Poi è arrivata l’illuminazione geniale, sotto forma di commento su Facebook al mio status piagnino (e ho mal di testa, e non riesco a concentrarmi, e magari dormo): “Perché non vai a farti una passeggiata?”. E ci voleva tanto, direte voi. Tante scene col minimalismo e il semplificare e la pillola rossa e la pillola blu, e poi non arrivi da sola a capire che lavori in casa e puoi decidere di uscire e andare a farti un giro alle 2 del pomeriggio, se ti va? Che non c’è bisogno di avere chissà che piani, basta infilarsi le scarpe, uscire dal cancello e semplicemente camminare.

Tendenzialmente sono un po’ allergica al girellare da sola senza meta, ma mi sono detta che se ce l’aveva fatta pure il sole, a vincere la pigrizia e a farsi largo in mezzo alla nebbia, potevo far su le caviglie e le ginocchia e il pesantissimo fondoschiena che mi ritrovo e uscire anche io. Mi sono armata di iPhone e auricolari e sono uscita.
Tutto qui eh. Non ho avuto rivelazioni straordinarie. Ho fatto due foto (una la vedete qui sopra), mi sono guardata in giro case-vicoli-palazzi, ho involontariamente pedinato una coppia di ragazzini che, scesi dalla macchina di chi probabilmente li stava riaccompagnando da scuola, si sono dati un tono per duecento metri, e poi non ce l’han più fatta e han dovuto baciarsi.

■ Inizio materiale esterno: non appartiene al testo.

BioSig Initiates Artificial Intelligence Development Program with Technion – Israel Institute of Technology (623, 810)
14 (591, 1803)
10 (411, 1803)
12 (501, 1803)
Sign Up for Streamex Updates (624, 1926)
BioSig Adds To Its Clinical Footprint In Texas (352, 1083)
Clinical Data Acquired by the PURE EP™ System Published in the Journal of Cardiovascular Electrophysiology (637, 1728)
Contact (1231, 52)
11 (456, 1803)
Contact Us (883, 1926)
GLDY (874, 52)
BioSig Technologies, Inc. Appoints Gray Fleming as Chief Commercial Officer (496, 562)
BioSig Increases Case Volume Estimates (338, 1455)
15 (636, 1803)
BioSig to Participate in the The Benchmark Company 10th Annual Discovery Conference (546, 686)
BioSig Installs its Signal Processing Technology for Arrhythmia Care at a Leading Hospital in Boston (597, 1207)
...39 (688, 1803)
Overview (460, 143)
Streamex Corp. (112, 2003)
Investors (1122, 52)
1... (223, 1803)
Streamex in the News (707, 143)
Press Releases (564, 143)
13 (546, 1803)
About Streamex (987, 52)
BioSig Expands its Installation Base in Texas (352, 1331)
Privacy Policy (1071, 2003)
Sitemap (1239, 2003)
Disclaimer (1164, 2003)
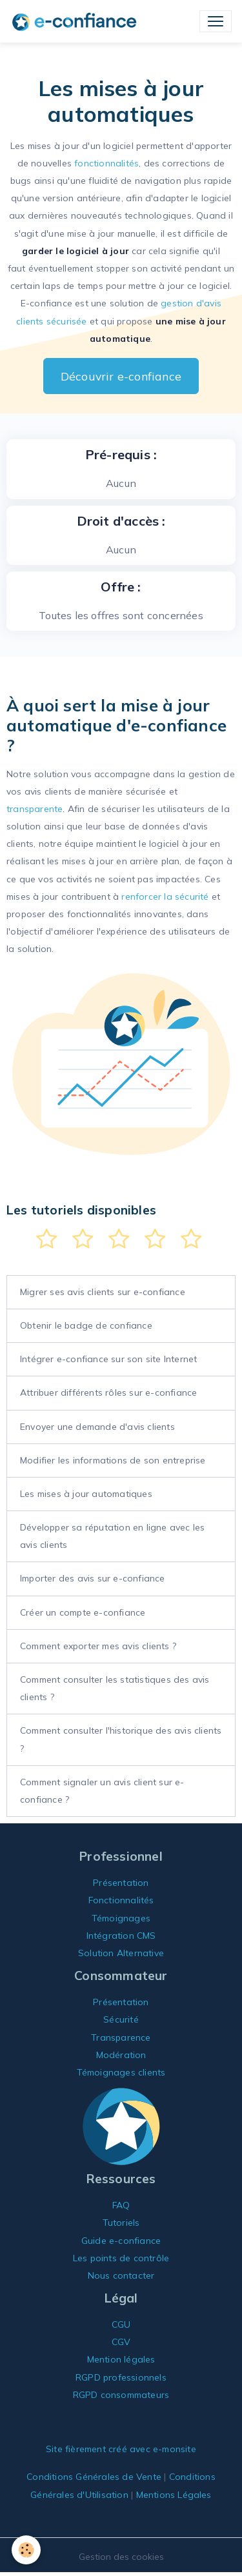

Lei aveva una borsa enorme, che per me era da vecchia e per lei probabilmente da grande, e un’espressione discretamente beota/beata che dovrei invidiare, e che mi ha fatta sentire vecchia come la borsa.

Poi è scesa di nuovo la nebbia, quella che vede solo chi abita vicino a un fiume, e se non mi concentro mi fa dimenticare troppo in fretta che aldilà del muro di latte ci sono le colline e non la pianura sotto-il-livello-del-mare dalla quale sono scappata. Sono tornata a casa in fretta, prima che mi inghiottisse in un boccone.

Non c’entra niente con il minimalismo (credo), però il mal di testa mi è passato. C’entra invece, e pure tanto, questo.
Praticamente tutti gli interpellati (me compresa – la risposta è volutamente telegrafica, quindi non vogliatemene se sono stata ancora meno profonda del solito…), alla domanda, che era “Qual è il principale vantaggio di uno stile di vita minimalista?”, hanno dato la stessa risposta, “Più libertà“. Food for thought.

minimo è anche su Facebook e su Twitter

6 thoughts on “(Intermezzo)

  1. ci sono poche cose belle come camminare con la musica giusta nelle orecchie. “giusta” per quel momento lì, per quel paesaggio lì, per quel ritmo lì.

  2. una cosa più bella per me è camminare in silenzio, ascoltando i pensieri che piano piano se ne vanno e arrivano le sensazioni che ti restituiscono gli occhi, come hai fatto tu.
    Io spesso prendo la scusa di fare delle foto per Una Stagione:.. di Kosenrufu Mama.. E in realtà spesso quello che ne risulta è uno scatto intenso, libero.